Obviously, the researchers had to control for a variety of factors, like population size and GDP of the areas affected by disasters, as wealthier societies have more value at risk. But they also examined whether the climate zone—tropical vs. temperate vs. polar—made a difference.
The good news
What they found matched up well with their predictions. While there was little change in the median cost of a disaster, the frequency of the most expensive disasters grew dramatically over time. In the authors’ phrasing, the curve that describes disaster frequency grew a “fat tail” among the most expensive disasters. “Such results indicate that the economic impacts of natural disasters are indeed growing, but not at all scales,” they argue.
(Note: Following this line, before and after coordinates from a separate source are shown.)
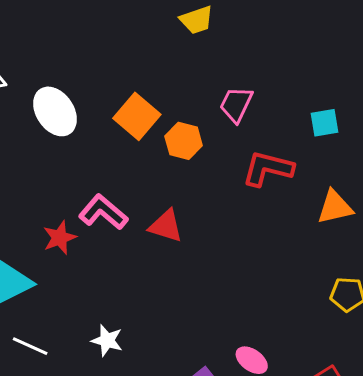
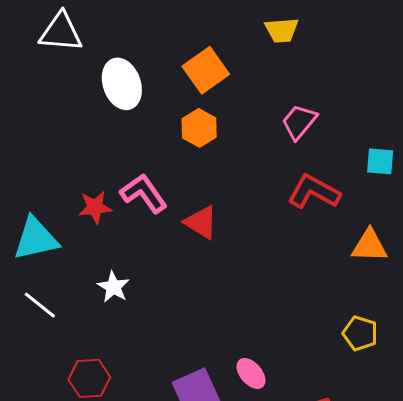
orange square: (137, 116) -> (206, 70), moved
orange hexagon: (184, 141) -> (199, 128), moved
white star: (107, 340) -> (113, 287), moved

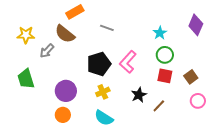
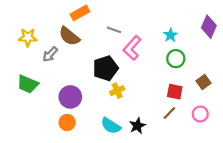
pink L-shape: (128, 62) -> (132, 48), moved
red square: (165, 76) -> (175, 92), moved
green trapezoid: (26, 79) -> (28, 84), turned -50
yellow cross: (103, 92) -> (117, 91), moved
black star: (139, 95) -> (137, 126), moved
pink circle: (198, 101) -> (200, 114), moved

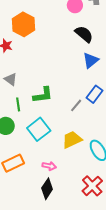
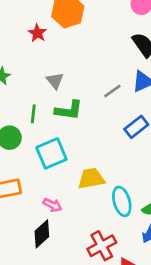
gray triangle: (11, 79) -> (55, 81), moved
gray line: (76, 105) -> (112, 91), moved

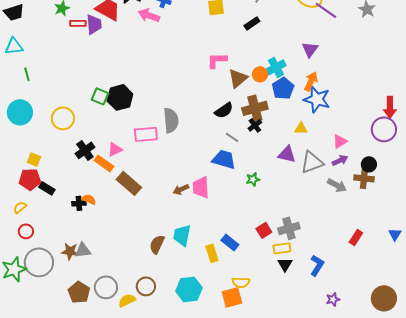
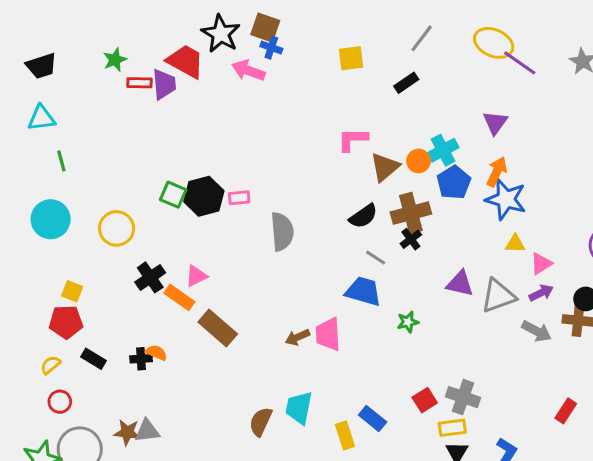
yellow triangle: (301, 128) -> (515, 244), moved
pink rectangle: (146, 134) -> (239, 198), moved, size x0.6
black rectangle: (47, 188) -> (94, 359), moved
gray cross: (289, 228) -> (463, 397), turned 35

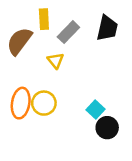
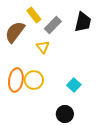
yellow rectangle: (44, 19) -> (34, 15), turned -35
black circle: (107, 128) -> (65, 114), moved

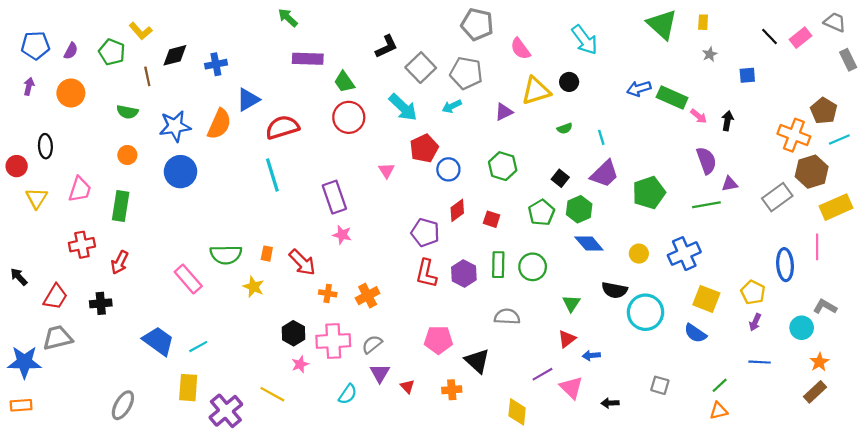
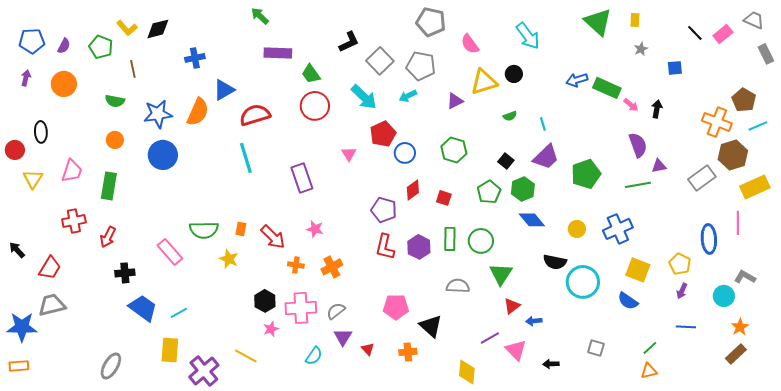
black diamond: (175, 55) -> (158, 29), moved
pink star: (342, 235) -> (315, 229), moved
black cross: (101, 303) -> (125, 273), moved
green triangle: (571, 303) -> (501, 274), moved, size x1.4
But there is some good news here. The authors repeated the analysis using human deaths as the measure, rather than economic impact, and found the opposite trend: the human cost has gone down, primarily due to a dramatic decrease in the deaths due to severe droughts. There was, however, a steady increase in the number of people killed by extreme heat events, so they caution that this could wipe out the good news if temperature rises continue unabated.
There’s no reason to think that these results will put an end to arguments about whether climate change is increasing the risk or cost of natural disasters. The topic is far too complicated, and any analysis is going to be limited by the questions it asks and its choices regarding how those are asked. And those limitations definitely apply to this study. There simply aren’t many natural disasters that are at the extreme end in terms of cost, so to get any sort of statistical significance, the researchers had to lump together droughts, heat waves, and other events that aren’t very closely related.
But the study’s valuable in that it suggests a number of interesting questions. Costly disasters in the tropics didn’t increase as much as they did in temperate regions—why’s that? What’s changed that’s caused droughts to be so much less deadly? Getting answers to questions like these could potentially help us plan for the steadily rising temperatures we’re expected to see this century.